Segment Open
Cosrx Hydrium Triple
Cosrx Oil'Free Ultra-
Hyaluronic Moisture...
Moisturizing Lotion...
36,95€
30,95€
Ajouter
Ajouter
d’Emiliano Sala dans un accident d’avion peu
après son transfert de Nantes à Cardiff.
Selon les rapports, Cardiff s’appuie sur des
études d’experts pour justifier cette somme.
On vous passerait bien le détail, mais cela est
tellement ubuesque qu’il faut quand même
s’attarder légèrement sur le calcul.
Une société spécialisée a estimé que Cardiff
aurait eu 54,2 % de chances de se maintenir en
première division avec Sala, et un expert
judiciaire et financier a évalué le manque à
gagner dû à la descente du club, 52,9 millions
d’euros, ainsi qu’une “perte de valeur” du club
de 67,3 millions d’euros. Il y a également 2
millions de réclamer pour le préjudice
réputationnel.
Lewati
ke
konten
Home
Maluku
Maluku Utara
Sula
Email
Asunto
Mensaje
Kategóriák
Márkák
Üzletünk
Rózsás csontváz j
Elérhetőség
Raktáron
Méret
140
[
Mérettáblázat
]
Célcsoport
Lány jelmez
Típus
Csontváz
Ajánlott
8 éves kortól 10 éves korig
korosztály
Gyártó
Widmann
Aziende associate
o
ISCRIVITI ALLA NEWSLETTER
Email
Segment Closed
Each line from the top of the entries above through the line containing "judiciaire et financier a évalué le manque à" must be transcribed exactly, and no other line may appear.

Cosrx Hydrium Triple
Cosrx Oil'Free Ultra-
Hyaluronic Moisture...
Moisturizing Lotion...
36,95€
30,95€
Ajouter
Ajouter
d’Emiliano Sala dans un accident d’avion peu
après son transfert de Nantes à Cardiff.
Selon les rapports, Cardiff s’appuie sur des
études d’experts pour justifier cette somme.
On vous passerait bien le détail, mais cela est
tellement ubuesque qu’il faut quand même
s’attarder légèrement sur le calcul.
Une société spécialisée a estimé que Cardiff
aurait eu 54,2 % de chances de se maintenir en
première division avec Sala, et un expert
judiciaire et financier a évalué le manque à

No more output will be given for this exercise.